Real-world assets linking up with non-fungible tokens (NFTs) is one of a few key catalysts that could reignite the waning NFT lending sector, which is suffering from a collapse in volumes and user activity, says blockchain analytics platform DappRadar.
Volumes in the NFT lending market, which allows NFT holders to take out a loan against their token, have dropped 97% from a peak of around $1 billion in January 2024 to $50 million in May, DappRadar analyst Sara Gherghelas said in a May 27 report.
Gherghelas said for NFT lending to “move beyond survival mode,” it needs “new catalysts” to reignite the sector, such as real-world asset NFTs, like tokenized real estate or yield-bearing assets that could unlock more stable, trusted collateral sources.
“So far, 2025 has not delivered a compelling reason for NFT lending to bounce back,” she said. “While the infrastructure is still here and the platforms remain active, activity has slowed across the board.”
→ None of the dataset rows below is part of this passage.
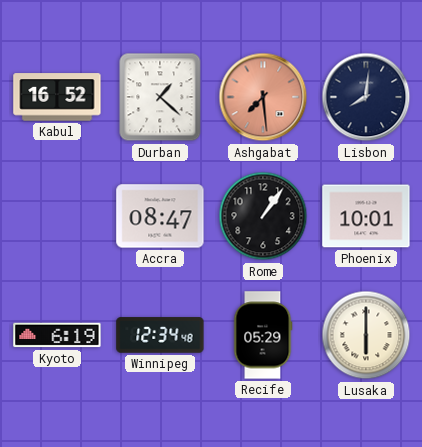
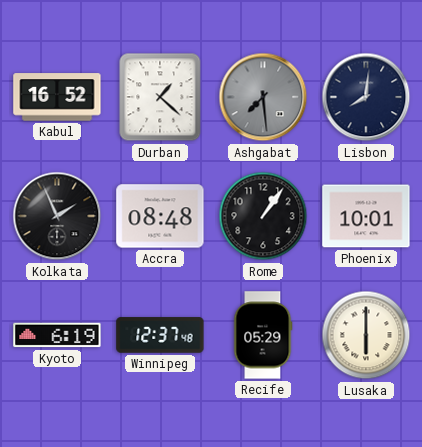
Ashgabat dial: salmon -> grey
Kolkata: none -> 1:56
Accra: 08:47 -> 08:48
Winnipeg: 12:34 -> 12:37
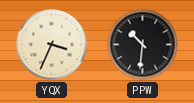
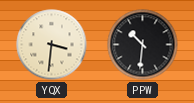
YQX: 3:34 -> 3:31
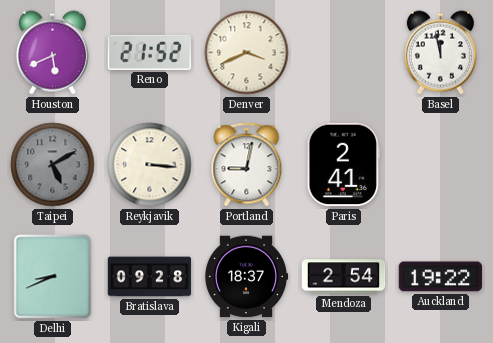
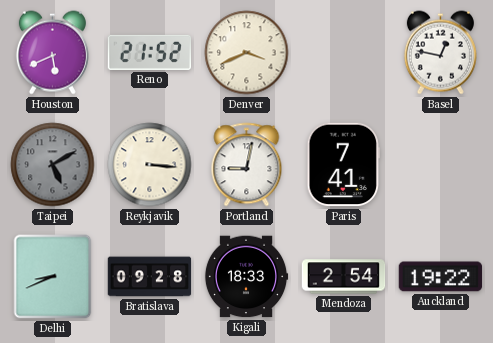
Basel: 11:58 -> 12:47
Paris: 2:41 -> 7:41
Kigali: 18:37 -> 18:33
“For now, the sector seems to be in a holding pattern, waiting either for market recovery or a new use case to reignite interest.”
Gherghelas added that other catalysts that could rekindle NFT lending were tools that make it easier for NFT holders to borrow against their tokens, and that protocols should create “smart infrastructure” such as undercollateralized loans, credit scores and artificial intelligence risk matching.
The report adds that since January last year, borrower activity has declined by 90% and those willing to lend have shrunk by 78%.
The average NFT loan size has also taken a hit from a peak of $22,000 in 2022 to $4,000 in May, a 71% year-over-year drop.
Gherghelas said this shift “shows that either users are borrowing against lower-value assets or simply becoming more conservative with leverage.”
The average loan duration is also lower; after hitting an average of roughly 40 days in 2023, it’s been down to 31 days and has held steady throughout 2024 and into 2025.
Gherghelas said this could indicate that “loans are being taken more frequently but for shorter periods, perhaps a sign of more tactical liquidity plays.”
NFT market downturn also hurts lending
Part of the slowdown in NFT lending is connected to the overall NFT market decline, which has seen volumes drop 61% in the first quarter to $1.5 billion compared to $4.1 billion a year ago.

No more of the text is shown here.